EXERCISE PROMPT: Set down exactly the lines below, starting at the one that contains "07 августа 2026, 18:00" and ending at the one that contains "Челнинская стобалльница мечтает", with both of those lines included and nothing else.
+++
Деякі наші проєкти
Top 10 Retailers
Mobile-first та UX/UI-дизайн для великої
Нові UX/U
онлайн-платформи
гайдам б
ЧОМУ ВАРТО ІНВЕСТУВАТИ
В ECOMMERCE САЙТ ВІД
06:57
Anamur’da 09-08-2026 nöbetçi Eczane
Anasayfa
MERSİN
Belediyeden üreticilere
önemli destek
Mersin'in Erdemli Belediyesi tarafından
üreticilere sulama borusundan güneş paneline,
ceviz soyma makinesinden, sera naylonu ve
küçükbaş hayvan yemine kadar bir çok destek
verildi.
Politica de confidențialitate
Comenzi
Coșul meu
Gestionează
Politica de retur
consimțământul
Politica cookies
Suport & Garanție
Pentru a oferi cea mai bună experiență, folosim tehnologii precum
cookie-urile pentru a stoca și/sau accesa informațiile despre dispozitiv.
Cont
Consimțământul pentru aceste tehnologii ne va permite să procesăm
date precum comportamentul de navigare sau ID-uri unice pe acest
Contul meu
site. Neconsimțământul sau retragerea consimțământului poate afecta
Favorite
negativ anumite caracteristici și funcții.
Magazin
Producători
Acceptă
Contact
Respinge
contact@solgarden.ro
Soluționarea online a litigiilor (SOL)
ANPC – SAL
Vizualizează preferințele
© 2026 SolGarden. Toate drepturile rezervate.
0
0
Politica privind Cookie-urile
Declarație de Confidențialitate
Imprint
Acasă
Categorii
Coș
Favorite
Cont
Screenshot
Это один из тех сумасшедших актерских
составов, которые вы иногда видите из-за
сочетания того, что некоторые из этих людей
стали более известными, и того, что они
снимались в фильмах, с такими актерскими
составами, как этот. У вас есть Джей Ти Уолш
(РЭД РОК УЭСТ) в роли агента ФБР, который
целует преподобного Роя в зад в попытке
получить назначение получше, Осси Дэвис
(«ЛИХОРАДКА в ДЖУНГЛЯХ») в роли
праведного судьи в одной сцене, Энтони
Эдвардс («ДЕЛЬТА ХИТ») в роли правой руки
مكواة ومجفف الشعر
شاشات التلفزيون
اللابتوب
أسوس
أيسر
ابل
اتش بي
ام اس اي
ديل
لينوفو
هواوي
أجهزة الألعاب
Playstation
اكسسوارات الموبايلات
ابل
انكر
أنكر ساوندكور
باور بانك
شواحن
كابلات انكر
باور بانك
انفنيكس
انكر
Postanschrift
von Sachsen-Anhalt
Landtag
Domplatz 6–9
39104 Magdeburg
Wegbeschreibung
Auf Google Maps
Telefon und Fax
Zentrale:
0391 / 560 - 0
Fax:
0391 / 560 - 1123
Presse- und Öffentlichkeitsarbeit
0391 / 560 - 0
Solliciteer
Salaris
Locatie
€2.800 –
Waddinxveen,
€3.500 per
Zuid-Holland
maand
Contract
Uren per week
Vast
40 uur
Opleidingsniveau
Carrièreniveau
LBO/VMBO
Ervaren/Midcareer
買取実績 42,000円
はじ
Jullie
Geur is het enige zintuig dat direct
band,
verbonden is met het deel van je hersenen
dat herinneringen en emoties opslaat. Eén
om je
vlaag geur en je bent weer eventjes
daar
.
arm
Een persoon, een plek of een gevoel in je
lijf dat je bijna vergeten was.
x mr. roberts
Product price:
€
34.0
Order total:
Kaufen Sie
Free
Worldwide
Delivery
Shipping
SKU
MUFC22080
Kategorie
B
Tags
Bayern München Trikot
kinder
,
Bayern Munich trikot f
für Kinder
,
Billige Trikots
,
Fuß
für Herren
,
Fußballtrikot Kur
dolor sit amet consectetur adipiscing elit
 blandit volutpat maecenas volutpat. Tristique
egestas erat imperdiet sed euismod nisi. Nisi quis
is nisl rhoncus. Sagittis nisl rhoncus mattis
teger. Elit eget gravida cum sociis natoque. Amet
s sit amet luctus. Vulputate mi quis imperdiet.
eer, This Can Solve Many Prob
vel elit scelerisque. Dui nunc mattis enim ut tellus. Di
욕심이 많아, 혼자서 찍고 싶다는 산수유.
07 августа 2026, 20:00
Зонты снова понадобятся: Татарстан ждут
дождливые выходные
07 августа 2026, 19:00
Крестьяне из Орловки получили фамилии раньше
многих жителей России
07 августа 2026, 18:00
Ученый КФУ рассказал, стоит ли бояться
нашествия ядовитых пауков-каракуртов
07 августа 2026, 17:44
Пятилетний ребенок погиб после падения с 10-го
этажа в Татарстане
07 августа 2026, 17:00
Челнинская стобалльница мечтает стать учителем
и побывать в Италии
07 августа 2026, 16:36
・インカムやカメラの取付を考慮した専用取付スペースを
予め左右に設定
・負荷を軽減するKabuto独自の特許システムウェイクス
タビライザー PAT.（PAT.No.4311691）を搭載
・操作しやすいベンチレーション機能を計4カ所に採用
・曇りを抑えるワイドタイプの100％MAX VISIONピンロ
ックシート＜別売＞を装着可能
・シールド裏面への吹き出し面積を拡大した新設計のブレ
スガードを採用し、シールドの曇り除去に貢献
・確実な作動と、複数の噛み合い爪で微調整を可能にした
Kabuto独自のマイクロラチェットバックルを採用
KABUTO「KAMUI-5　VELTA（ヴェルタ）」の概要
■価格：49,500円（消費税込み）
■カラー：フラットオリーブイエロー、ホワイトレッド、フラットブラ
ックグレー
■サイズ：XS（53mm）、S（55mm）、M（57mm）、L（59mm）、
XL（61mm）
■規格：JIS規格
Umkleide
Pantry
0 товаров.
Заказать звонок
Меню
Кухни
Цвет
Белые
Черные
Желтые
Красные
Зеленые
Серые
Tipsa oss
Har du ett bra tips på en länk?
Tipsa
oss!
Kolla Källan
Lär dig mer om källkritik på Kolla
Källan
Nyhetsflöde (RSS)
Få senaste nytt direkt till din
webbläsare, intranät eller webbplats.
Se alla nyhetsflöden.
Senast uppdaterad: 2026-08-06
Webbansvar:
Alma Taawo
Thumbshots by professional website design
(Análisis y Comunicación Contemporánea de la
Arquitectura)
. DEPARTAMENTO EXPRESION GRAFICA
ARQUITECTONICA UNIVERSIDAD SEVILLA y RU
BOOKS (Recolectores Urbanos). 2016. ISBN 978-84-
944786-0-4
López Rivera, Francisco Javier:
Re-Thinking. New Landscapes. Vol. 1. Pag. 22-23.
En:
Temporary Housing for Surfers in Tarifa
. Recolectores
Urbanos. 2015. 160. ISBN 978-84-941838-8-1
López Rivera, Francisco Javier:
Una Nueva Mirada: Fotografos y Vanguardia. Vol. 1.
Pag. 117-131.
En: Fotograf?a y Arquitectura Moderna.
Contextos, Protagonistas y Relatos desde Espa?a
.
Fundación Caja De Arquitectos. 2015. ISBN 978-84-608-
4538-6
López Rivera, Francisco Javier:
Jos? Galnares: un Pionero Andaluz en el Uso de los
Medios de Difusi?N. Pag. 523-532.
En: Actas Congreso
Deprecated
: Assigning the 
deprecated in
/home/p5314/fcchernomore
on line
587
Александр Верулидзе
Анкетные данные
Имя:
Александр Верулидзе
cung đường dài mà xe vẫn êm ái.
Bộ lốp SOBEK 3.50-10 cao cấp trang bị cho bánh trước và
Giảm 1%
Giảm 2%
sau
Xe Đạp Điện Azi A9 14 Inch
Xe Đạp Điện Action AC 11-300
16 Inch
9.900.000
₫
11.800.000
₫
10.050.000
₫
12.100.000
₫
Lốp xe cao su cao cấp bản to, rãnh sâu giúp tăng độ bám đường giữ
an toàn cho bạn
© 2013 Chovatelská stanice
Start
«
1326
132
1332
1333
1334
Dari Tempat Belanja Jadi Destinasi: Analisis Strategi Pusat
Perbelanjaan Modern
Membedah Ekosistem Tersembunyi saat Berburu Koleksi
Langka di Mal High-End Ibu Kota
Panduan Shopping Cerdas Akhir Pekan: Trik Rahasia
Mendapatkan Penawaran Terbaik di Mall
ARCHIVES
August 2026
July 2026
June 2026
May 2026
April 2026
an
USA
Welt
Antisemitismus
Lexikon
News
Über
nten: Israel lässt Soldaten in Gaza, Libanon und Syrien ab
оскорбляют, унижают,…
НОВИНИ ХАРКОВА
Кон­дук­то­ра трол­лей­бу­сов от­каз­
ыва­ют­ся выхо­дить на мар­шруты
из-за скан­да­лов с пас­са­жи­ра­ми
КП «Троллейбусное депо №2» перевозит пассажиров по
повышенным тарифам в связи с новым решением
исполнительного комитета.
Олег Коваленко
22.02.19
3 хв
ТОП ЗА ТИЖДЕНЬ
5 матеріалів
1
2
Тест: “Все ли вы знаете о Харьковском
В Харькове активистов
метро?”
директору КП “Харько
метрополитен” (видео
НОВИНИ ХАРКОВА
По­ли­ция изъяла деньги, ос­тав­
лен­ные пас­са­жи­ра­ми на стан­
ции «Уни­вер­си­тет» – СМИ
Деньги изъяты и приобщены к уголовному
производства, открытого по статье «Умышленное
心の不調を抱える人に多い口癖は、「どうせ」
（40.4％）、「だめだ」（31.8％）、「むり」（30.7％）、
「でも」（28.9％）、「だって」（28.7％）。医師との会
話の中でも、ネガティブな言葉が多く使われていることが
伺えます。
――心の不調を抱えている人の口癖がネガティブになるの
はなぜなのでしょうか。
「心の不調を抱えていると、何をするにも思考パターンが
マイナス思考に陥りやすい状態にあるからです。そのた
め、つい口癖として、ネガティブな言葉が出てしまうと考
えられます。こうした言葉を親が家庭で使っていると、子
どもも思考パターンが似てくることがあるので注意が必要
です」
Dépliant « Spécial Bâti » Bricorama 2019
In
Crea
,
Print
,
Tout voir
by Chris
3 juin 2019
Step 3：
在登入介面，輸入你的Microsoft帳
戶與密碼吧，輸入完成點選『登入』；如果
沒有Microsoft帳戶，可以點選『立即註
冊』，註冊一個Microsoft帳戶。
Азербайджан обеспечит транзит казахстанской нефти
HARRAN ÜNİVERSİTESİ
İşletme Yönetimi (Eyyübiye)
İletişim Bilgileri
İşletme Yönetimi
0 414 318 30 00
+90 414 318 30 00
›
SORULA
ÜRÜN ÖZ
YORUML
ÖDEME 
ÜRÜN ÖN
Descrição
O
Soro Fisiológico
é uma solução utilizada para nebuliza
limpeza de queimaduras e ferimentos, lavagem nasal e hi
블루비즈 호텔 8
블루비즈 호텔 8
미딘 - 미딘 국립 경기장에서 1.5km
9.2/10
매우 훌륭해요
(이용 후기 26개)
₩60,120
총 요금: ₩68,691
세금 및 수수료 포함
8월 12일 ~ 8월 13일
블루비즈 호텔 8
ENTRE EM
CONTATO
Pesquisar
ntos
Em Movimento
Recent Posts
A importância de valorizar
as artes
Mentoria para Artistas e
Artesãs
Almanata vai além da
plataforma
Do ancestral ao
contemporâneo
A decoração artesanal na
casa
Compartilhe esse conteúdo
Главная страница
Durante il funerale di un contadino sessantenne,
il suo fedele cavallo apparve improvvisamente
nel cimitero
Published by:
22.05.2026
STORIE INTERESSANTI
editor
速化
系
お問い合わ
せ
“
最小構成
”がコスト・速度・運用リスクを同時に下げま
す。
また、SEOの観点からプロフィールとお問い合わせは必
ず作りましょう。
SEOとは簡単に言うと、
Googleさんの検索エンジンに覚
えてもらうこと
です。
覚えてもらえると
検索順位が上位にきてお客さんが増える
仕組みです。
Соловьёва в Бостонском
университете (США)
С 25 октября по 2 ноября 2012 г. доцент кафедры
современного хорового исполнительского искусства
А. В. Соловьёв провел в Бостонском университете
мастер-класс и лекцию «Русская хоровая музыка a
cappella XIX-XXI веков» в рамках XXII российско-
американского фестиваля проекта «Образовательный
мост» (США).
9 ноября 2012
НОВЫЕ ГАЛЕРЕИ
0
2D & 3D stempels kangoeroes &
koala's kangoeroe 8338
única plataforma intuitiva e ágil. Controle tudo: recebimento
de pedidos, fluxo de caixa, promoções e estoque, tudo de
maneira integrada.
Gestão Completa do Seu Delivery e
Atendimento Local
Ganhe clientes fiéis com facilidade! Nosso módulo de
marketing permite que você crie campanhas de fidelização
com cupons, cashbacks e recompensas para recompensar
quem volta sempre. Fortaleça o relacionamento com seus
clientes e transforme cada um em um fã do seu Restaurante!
+++
SOLUTION:
07 августа 2026, 18:00
Ученый КФУ рассказал, стоит ли бояться
нашествия ядовитых пауков-каракуртов
07 августа 2026, 17:44
Пятилетний ребенок погиб после падения с 10-го
этажа в Татарстане
07 августа 2026, 17:00
Челнинская стобалльница мечтает стать учителем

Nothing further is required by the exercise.